Mandaitor includes admin-only endpoints for platform operations that are intentionally separate from tenant self-service APIs. These endpoints require a Cognito JWT whose principal belongs to the mandaitor-admins group. They should only be surfaced in internal operator dashboards.

Admin Endpoint Map

The following operations are implemented in the backend and included in the refreshed OpenAPI reference.

AreaEndpointPurpose
Onboarding queueGET /admin/onboardingLists beta or tenant access requests with optional status filtering and cursor pagination.
Onboarding reviewPOST /admin/onboarding/{requestId}/{action}Approves or rejects an onboarding request. Supported actions are approve and reject.
Tenant detailGET /admin/tenants/{id}Returns tenant config, onboarding metadata, API key count, and mandate status counts.
Emergency responsePOST /admin/tenants/{id}/kill-switchRevokes all active and suspended mandates for a tenant.
System modeGET /admin/system-modeReads the current platform operating mode.
System modePOST /admin/system-modeChanges the platform operating mode and affects API behavior globally.
Cognito proxyPOST /admin/auth/{action}Proxies selected Cognito authentication actions from the browser.
Billing syncPOST /admin/billing/sync-customersBackfills Stripe customers and optional metered subscriptions for active tenants.

Tenant Detail Review

GET /admin/tenants/{id} is the operator-facing view for one tenant. It combines tenant configuration, linked onboarding request metadata, the number of API keys, and mandate status counts. The mandate statistics are designed for operational triage, so the implementation caps the sampled mandate set rather than acting as a long-term analytical warehouse.

GET /admin/tenants/tnt_ABC123
Authorization: Bearer <admin-cognito-jwt>

Admin dashboards should use this endpoint before executing irreversible operations such as the kill switch, because it gives the operator context about tenant state and active mandate footprint.

Emergency Kill Switch

POST /admin/tenants/{id}/kill-switch immediately revokes all active and suspended mandates for a tenant. This operation is intended for security incidents, compliance breaches, or contract termination procedures.

The emergency kill switch is irreversible for the affected mandates. Operators should require explicit confirmation in the UI and record the incident context before invoking it.
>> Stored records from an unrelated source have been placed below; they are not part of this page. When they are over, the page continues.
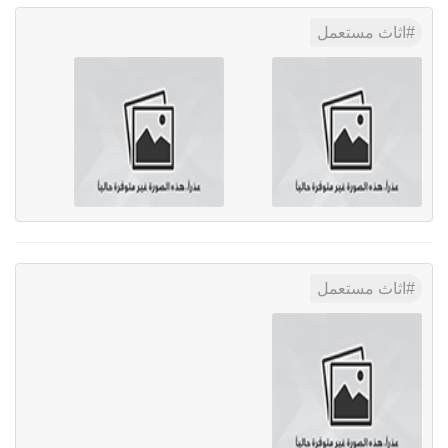
اثاث مستعمل
اثاث مستعمل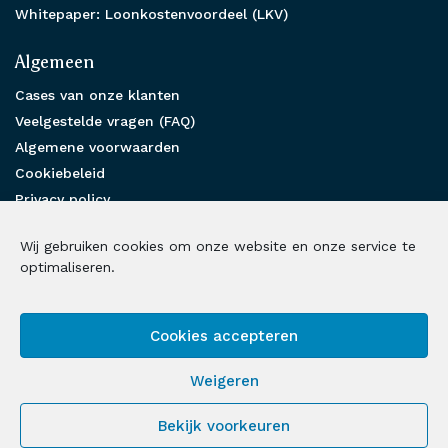
Whitepaper: Loonkostenvoordeel (LKV)
Algemeen
Cases van onze klanten
Veelgestelde vragen (FAQ)
Algemene voorwaarden
Cookiebeleid
Privacy policy
Partnership
Wij gebruiken cookies om onze website en onze service te
Benieuwd hoe wij u kunnen helpen?
optimaliseren.
Neem contact met ons op
Cookies accepteren
Volg ons op social media
Weigeren
LinkedIn
Facebook
Instagram
X
Bekijk voorkeuren
© 2026 Loonbelasting Fiscalist | Alle rechten voorbehouden |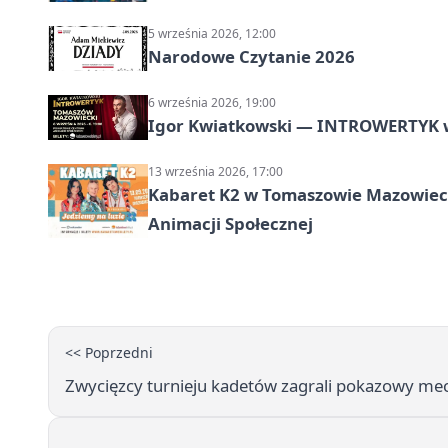
5 września 2026, 12:00
Narodowe Czytanie 2026
6 września 2026, 19:00
Igor Kwiatkowski — INTROWERTYK 
13 września 2026, 17:00
Kabaret K2 w Tomaszowie Mazowiec
Animacji Społecznej
<< Poprzedni
Zwycięzcy turnieju kadetów zagrali pokazowy mec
Required UI safeguardRationale
Typed tenant ID confirmationReduces accidental execution against the wrong tenant.
Incident reason fieldPreserves operator context for the audit trail.
Final confirmation dialogSeparates review from execution for an irreversible action.

System Mode

The system mode endpoints allow operators to read and change global operating mode. Current modes include growth, sustain, maintenance, and frozen. Because this affects platform behavior across tenants, dashboard access should be restricted to trusted operators.

const mode = await adminClient.get("/admin/system-mode");

await adminClient.post("/admin/system-mode", {
mode: "maintenance",
reason: "Scheduled database migration",
});

Admin Auth Proxy

POST /admin/auth/{action} proxies selected Cognito operations for the admin browser application. This exists to handle browser-side Cognito identity-provider connectivity constraints while keeping authentication behavior centralized in the backend.

The dashboard should treat this endpoint as an authentication transport and should not expose it as a general tenant API. Only documented admin authentication actions should be sent to the proxy.

Billing Synchronization

POST /admin/billing/sync-customers is a migration and maintenance endpoint that scans active tenants and creates Stripe customer records where missing. When the backend is configured with a metered price ID, it can also create metered subscriptions.

This operation is useful after enabling billing for an existing tenant base. It should be run deliberately by platform administrators and monitored for provider-side failures.